*** Opening of Data for the task ***

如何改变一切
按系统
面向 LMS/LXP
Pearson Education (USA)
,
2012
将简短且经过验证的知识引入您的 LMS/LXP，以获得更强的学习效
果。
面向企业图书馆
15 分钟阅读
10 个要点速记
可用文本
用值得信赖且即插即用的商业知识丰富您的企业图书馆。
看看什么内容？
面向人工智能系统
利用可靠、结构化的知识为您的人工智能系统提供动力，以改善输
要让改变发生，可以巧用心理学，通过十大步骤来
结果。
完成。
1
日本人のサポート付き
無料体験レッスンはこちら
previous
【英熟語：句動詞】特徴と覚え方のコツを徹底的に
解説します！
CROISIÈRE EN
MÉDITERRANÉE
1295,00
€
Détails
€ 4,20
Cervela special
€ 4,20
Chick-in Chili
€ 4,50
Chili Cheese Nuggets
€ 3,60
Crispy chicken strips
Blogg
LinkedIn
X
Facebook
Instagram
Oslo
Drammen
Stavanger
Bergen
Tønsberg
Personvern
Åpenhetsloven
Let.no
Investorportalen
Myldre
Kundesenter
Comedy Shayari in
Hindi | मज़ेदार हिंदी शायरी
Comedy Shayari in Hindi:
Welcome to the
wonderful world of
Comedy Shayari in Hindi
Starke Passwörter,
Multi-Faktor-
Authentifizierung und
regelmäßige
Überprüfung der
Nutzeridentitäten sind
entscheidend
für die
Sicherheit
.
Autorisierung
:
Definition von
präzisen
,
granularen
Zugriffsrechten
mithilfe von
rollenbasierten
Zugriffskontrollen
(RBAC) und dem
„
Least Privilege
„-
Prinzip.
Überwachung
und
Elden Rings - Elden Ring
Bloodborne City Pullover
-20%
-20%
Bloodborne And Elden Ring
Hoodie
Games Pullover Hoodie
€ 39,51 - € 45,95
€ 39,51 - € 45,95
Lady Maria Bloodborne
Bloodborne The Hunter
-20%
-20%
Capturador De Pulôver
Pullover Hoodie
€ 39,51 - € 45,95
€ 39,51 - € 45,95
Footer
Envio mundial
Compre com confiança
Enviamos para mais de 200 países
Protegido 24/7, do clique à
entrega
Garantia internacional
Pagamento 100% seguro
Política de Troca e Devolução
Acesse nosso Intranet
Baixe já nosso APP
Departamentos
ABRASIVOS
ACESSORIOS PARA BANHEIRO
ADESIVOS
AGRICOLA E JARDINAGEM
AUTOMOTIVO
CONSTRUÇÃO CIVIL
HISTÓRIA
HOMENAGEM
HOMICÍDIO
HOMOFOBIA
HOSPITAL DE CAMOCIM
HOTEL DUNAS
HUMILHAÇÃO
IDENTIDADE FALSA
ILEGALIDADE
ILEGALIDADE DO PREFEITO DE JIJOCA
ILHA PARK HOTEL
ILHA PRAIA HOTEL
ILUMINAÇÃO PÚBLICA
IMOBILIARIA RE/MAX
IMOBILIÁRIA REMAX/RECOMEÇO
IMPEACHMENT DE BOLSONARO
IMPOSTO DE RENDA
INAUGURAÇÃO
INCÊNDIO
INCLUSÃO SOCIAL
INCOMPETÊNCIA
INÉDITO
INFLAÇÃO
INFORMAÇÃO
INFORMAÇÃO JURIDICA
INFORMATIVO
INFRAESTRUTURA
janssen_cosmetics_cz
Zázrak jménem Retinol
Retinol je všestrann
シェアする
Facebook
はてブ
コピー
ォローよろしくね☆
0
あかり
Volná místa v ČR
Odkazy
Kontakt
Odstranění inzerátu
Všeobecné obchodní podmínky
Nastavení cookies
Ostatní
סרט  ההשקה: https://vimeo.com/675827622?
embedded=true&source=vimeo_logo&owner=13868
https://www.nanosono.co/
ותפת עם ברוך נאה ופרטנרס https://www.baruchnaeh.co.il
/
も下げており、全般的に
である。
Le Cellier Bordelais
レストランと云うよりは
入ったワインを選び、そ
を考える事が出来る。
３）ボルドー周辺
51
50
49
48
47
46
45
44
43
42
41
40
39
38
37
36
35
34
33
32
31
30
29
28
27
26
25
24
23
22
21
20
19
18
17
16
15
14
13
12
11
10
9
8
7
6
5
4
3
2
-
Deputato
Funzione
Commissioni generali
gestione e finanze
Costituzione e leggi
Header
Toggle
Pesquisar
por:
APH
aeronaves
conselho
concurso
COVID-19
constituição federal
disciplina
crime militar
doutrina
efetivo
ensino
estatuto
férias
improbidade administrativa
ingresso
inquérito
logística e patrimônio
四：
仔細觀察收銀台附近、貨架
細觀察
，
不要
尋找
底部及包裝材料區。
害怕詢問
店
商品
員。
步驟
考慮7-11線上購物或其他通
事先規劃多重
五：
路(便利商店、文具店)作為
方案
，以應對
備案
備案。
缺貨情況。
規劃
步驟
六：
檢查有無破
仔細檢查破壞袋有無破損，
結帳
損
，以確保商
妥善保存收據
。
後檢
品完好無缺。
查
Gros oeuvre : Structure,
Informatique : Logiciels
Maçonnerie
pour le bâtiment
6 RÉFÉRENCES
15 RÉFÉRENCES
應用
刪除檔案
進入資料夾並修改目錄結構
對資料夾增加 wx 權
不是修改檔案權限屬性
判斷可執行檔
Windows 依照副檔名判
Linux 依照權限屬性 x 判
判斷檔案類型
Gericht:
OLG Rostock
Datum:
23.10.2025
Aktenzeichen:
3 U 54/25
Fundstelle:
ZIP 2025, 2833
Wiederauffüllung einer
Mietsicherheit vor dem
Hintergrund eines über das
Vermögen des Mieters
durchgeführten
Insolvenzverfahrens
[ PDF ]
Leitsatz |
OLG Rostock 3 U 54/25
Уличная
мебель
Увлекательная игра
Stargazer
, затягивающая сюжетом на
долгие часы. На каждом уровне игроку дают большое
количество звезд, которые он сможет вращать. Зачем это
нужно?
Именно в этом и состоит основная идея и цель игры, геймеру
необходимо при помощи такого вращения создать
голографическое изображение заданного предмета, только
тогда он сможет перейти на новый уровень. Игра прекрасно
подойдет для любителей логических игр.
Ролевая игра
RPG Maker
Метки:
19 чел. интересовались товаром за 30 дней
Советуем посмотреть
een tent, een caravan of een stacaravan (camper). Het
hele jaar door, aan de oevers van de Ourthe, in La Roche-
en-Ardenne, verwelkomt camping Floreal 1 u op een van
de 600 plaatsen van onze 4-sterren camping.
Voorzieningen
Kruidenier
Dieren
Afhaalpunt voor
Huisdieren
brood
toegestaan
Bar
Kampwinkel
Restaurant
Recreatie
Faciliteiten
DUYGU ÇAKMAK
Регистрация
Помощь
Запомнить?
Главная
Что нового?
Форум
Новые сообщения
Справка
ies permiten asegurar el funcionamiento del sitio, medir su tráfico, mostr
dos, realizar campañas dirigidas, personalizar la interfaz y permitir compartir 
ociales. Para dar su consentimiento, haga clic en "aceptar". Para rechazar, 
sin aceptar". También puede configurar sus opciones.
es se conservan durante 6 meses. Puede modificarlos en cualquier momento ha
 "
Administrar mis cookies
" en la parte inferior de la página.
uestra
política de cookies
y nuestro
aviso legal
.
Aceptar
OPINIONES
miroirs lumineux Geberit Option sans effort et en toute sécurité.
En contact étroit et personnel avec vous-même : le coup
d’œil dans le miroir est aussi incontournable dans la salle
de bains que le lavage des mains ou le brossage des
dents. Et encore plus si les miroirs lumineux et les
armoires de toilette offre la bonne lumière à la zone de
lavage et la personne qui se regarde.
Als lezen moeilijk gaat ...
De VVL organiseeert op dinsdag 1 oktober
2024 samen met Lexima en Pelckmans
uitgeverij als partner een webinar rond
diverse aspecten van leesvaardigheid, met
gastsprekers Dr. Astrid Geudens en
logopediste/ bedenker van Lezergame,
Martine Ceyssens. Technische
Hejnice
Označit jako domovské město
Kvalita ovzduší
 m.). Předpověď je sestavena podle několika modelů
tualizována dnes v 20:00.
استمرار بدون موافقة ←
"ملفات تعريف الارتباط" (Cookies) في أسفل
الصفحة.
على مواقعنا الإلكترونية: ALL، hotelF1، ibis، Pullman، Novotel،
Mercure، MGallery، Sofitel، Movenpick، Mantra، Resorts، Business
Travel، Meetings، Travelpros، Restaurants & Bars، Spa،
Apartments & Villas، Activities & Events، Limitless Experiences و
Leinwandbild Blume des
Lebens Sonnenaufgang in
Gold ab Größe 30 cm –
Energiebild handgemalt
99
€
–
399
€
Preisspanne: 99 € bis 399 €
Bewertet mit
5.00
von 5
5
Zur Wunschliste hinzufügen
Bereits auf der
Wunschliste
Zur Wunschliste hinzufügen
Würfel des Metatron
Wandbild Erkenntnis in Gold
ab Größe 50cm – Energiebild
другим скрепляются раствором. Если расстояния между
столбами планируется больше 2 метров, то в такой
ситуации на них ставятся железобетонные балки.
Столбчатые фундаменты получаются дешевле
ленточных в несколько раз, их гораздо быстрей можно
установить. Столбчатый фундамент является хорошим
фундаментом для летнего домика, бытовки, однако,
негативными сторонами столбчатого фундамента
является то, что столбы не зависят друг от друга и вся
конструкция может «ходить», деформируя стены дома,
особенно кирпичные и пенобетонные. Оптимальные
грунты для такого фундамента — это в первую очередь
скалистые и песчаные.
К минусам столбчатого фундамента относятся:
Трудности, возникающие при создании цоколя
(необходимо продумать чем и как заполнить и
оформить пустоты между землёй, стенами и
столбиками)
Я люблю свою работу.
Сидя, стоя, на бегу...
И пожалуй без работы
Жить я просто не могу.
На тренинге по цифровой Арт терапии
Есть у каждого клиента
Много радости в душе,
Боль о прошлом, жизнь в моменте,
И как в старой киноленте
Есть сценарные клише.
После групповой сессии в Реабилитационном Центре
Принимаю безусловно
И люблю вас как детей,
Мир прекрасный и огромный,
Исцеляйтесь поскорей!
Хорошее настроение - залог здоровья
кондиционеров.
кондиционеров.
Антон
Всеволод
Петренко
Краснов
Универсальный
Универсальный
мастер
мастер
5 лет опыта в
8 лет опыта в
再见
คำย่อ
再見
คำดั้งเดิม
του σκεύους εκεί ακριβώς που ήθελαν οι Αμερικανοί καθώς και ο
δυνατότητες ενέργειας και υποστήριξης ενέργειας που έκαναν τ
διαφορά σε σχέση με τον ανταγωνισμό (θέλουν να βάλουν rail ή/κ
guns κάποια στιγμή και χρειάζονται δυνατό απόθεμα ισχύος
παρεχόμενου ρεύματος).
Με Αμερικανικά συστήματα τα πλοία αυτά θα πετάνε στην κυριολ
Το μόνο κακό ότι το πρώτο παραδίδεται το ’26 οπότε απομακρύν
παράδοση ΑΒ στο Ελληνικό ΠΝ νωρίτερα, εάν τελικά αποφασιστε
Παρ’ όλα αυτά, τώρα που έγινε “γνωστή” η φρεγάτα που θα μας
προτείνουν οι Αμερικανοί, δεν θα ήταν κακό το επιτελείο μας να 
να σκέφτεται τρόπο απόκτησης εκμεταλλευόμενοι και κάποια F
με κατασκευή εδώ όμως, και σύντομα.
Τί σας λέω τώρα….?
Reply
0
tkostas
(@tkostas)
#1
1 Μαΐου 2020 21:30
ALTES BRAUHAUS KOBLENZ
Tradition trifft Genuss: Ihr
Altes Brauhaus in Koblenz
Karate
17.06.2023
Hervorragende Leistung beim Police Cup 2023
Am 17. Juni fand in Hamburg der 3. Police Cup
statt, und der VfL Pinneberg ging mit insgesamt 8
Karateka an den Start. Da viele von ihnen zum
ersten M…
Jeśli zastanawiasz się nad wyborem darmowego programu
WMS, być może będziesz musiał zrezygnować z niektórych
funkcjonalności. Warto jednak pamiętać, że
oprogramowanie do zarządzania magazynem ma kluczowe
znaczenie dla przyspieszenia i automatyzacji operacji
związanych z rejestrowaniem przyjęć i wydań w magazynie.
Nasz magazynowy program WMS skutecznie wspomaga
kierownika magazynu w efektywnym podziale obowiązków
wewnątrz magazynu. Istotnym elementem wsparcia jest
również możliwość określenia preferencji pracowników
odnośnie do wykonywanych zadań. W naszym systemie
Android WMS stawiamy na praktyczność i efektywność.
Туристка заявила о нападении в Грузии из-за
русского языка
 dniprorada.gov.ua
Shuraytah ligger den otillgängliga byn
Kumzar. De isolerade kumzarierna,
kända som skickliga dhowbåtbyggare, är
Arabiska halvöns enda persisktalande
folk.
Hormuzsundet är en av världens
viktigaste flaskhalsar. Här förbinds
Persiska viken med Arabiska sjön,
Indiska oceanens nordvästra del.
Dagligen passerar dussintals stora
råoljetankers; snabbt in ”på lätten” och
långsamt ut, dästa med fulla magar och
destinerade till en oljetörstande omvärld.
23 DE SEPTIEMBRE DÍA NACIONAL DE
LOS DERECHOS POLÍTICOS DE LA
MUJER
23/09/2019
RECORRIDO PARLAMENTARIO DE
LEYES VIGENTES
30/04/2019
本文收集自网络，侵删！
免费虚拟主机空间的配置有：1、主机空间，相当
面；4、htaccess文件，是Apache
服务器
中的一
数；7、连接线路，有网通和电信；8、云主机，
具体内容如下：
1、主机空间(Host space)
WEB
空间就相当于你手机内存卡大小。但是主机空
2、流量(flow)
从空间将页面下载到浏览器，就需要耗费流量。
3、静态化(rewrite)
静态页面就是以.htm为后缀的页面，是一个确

*** Close of Data for the task ***

_What is required_
Look through the material above and print exactly the lines from the one containing "durchgeführten" to the one containing "hele jaar door, aan", both included, and nothing more.

_Solved exercise_
durchgeführten
Insolvenzverfahrens
[ PDF ]
Leitsatz |
OLG Rostock 3 U 54/25
Уличная
мебель
Увлекательная игра
Stargazer
, затягивающая сюжетом на
долгие часы. На каждом уровне игроку дают большое
количество звезд, которые он сможет вращать. Зачем это
нужно?
Именно в этом и состоит основная идея и цель игры, геймеру
необходимо при помощи такого вращения создать
голографическое изображение заданного предмета, только
тогда он сможет перейти на новый уровень. Игра прекрасно
подойдет для любителей логических игр.
Ролевая игра
RPG Maker
Метки:
19 чел. интересовались товаром за 30 дней
Советуем посмотреть
een tent, een caravan of een stacaravan (camper). Het
hele jaar door, aan de oevers van de Ourthe, in La Roche-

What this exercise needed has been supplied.